Azure Stack HCI-besturingssysteem, versie 22H2 upgraden naar versie 23H2 via andere methoden
Van toepassing op: Azure Local 2311.2 en hoger
Belangrijk
Azure Stack HCI, versie 22H2, eindigt op 31 mei 2025. Na deze datum ontvangt u geen maandelijkse beveiligings- en kwaliteitsupdates. Ondersteuningsaanvragen (SR) zijn alleen beschikbaar bij het uitvoeren van een upgrade van een besturingssysteem. Als u updates wilt blijven ontvangen, raden we u aan uw besturingssysteem te upgraden naar versie 23H2.
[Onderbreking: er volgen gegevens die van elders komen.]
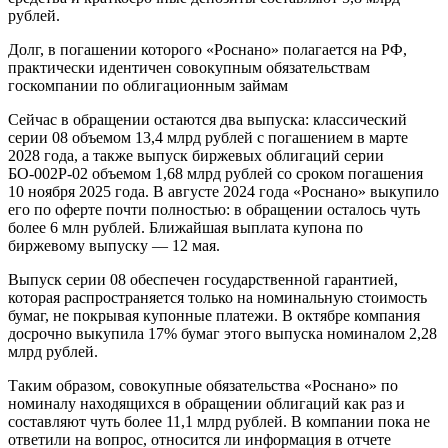
рублей.
Долг, в погашении которого «Роснано» полагается на РФ,
практически идентичен совокупным обязательствам
госкомпании по облигационным займам
Сейчас в обращении остаются два выпуска: классический
серии 08 объемом 13,4 млрд рублей с погашением в марте
2028 года, а также выпуск биржевых облигаций серии
БО-002Р-02 объемом 1,68 млрд рублей со сроком погашения
10 ноября 2025 года. В августе 2024 года «Роснано» выкупило
его по оферте почти полностью: в обращении осталось чуть
более 6 млн рублей. Ближайшая выплата купона по
биржевому выпуску — 12 мая.
Выпуск серии 08 обеспечен государственной гарантией,
которая распространяется только на номинальную стоимость
бумаг, не покрывая купонные платежи. В октябре компания
досрочно выкупила 17% бумаг этого выпуска номиналом 2,28
млрд рублей.
Таким образом, совокупные обязательства «Роснано» по
номиналу находящихся в обращении облигаций как раз и
составляют чуть более 11,1 млрд рублей. В компании пока не
ответили на вопрос, относится ли информация в отчете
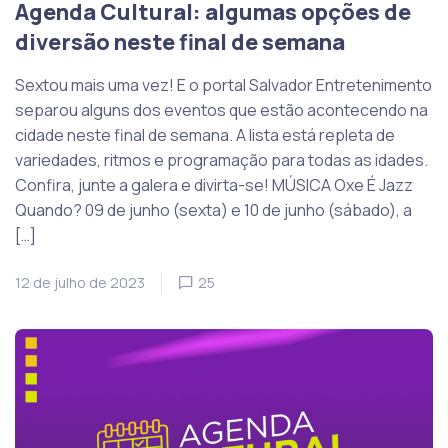
Agenda Cultural: algumas opções de
diversão neste final de semana
Sextou mais uma vez! E o portal Salvador Entretenimento
separou alguns dos eventos que estão acontecendo na
cidade neste final de semana. A lista está repleta de
variedades, ritmos e programação para todas as idades.
Confira, junte a galera e divirta-se! MÚSICA Oxe É Jazz
Quando? 09 de junho (sexta) e 10 de junho (sábado), a
[…]
12 de julho de 2023
25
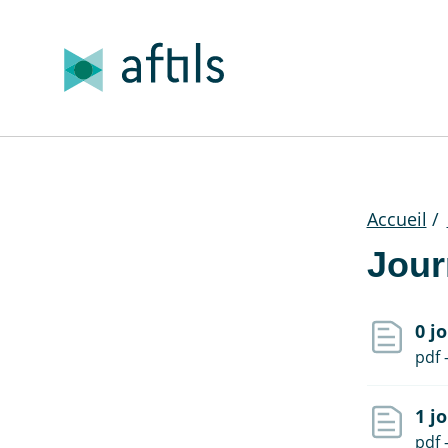
Accueil
/
Jour
0 j
pdf 
1 j
pdf 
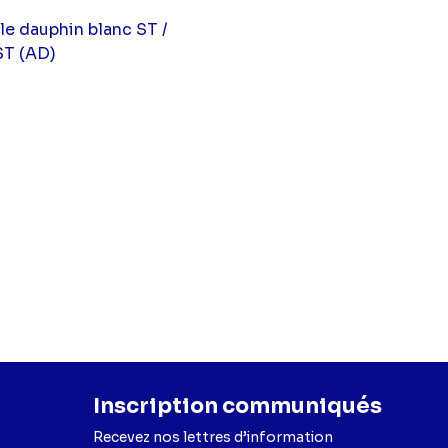
le dauphin blanc ST /
ST (AD)
Inscription communiqués
Recevez nos lettres d’information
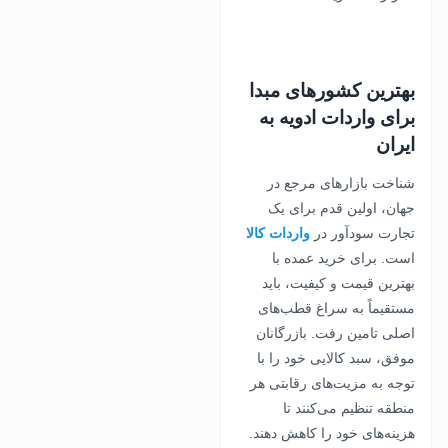
بهترین کشورهای مبدا
برای واردات ادویه به
ایران
شناخت بازارهای مرجع در
جهان، اولین قدم برای یک
تجارت سودآور در
واردات کالا
است. برای خرید عمده با
بهترین قیمت و کیفیت، باید
مستقیماً به سراغ قطب‌های
اصلی تامین رفت. بازرگانان
موفق، سبد کالایی خود را با
توجه به مزیت‌های رقابتی هر
منطقه تنظیم می‌کنند تا
هزینه‌های خود را کاهش دهند.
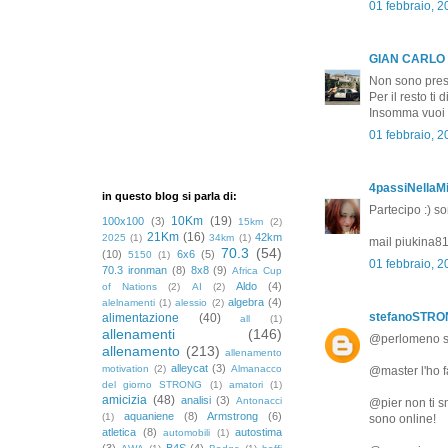
01 febbraio, 
GIAN CARLO
Non sono pres
Per il resto ti
Insomma vuoi c
01 febbraio, 
4passiNellaMi
in questo blog si parla di:
Partecipo :) s
10Km
(19)
100x100
(3)
15km
(2)
21Km
(16)
42km
2025
(1)
34km
(1)
mail piukina
70.3
(54)
(10)
6x6
(5)
5150
(1)
01 febbraio, 
70.3 ironman
(8)
8x8
(9)
Africa Cup
Aldo
(4)
of Nations
(2)
AI
(2)
algebra
(4)
alelnamenti
(1)
alessio
(2)
stefanoSTR
alimentazione
(40)
all
(1)
allenamenti
(146)
@perlomeno se 
allenamento
(213)
allenamento
alleycat
(3)
motivation
(2)
Almanacco
@master l'ho f
del giorno STRONG
(1)
amatori
(1)
amicizia
(48)
analisi
(3)
Antonacci
@pier non ti s
aquaniene
(8)
Armstrong
(6)
(1)
sono online!
atletica
(8)
autostima
automobili
(1)
(3)
B4S
(4)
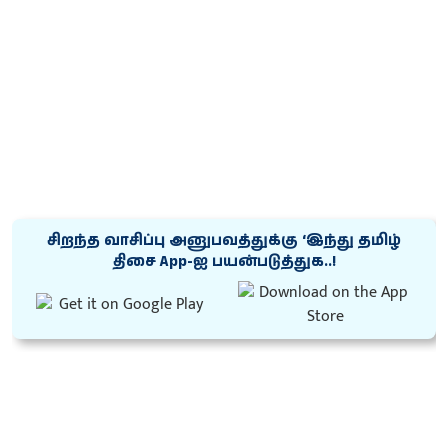
சிறந்த வாசிப்பு அனுபவத்துக்கு ‘இந்து தமிழ்
திசை App-ஐ பயன்படுத்துக..!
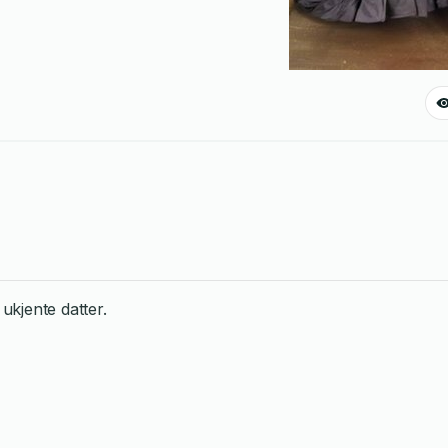
ukjente datter.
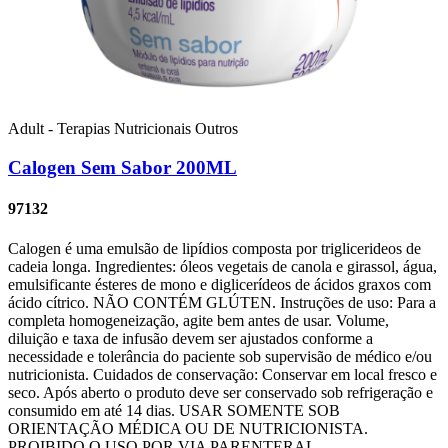
Adult - Terapias Nutricionais
Outros
Calogen Sem Sabor 200ML
97132
Calogen é uma emulsão de lipídios composta por triglicerideos de
cadeia longa. Ingredientes: óleos vegetais de canola e girassol, água,
emulsificante ésteres de mono e diglicerídeos de ácidos graxos com
ácido cítrico. NÃO CONTÉM GLÚTEN. Instruções de uso: Para a
completa homogeneização, agite bem antes de usar. Volume,
diluição e taxa de infusão devem ser ajustados conforme a
necessidade e tolerância do paciente sob supervisão de médico e/ou
nutricionista. Cuidados de conservação: Conservar em local fresco e
seco. Após aberto o produto deve ser conservado sob refrigeração e
consumido em até 14 dias. USAR SOMENTE SOB
ORIENTAÇÃO MÉDICA OU DE NUTRICIONISTA.
PROIBIDO O USO POR VIA PARENTERAL.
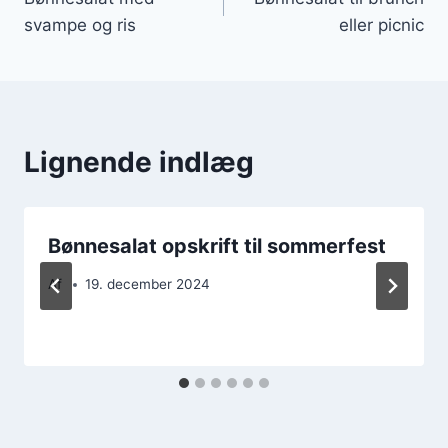
svampe og ris
eller picnic
Lignende indlæg
Bønnesalat opskrift til sommerfest
Af
19. december 2024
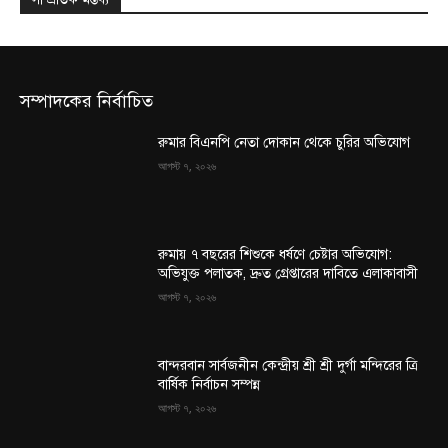
সম্পাদকের নির্বাচিত
রুমার বিএনপি নেতা দোকান থেকে চুরির অভিযোগ
আগস্ট ৭, ২০২৬
রুমায় ৭ বছরের শিশুকে ধর্ষণে চেষ্টার অভিযোগ:
অভিযুক্ত পলাতক, দ্রুত গ্রেপ্তারের দাবিতে এলাকাবাসী
আগস্ট ৭, ২০২৬
বান্দরবান সার্বজনীন কেন্দ্রীয় শ্রী শ্রী দুর্গা মন্দিরের ত্রি
বার্ষিক নির্বাচন সম্পন্ন
আগস্ট ৭, ২০২৬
Als u momenteel een Azure Stack HCI- versie 22H2 stretch-cluster uitvoert of Azure Local beheert via System Center - Virtual Machine Manager, raadpleegt u de Ondersteunde workloads en configuraties tabel voor tijdlijnen voor updates.
In dit artikel wordt beschreven hoe u het besturingssysteem (OS) kunt upgraden van versie 22H2 naar versie 23H2 op azure Local met behulp van handmatige methoden zoals een SConfig en het uitvoeren van een offline upgrade.
Hoewel u deze andere methoden kunt gebruiken, is PowerShell de aanbevolen methode om het besturingssysteem te upgraden. Zie Upgrade van het Azure Stack HCI-besturingssysteem versie 22H2 naar versie 23H2 via PowerShell voor meer informatie.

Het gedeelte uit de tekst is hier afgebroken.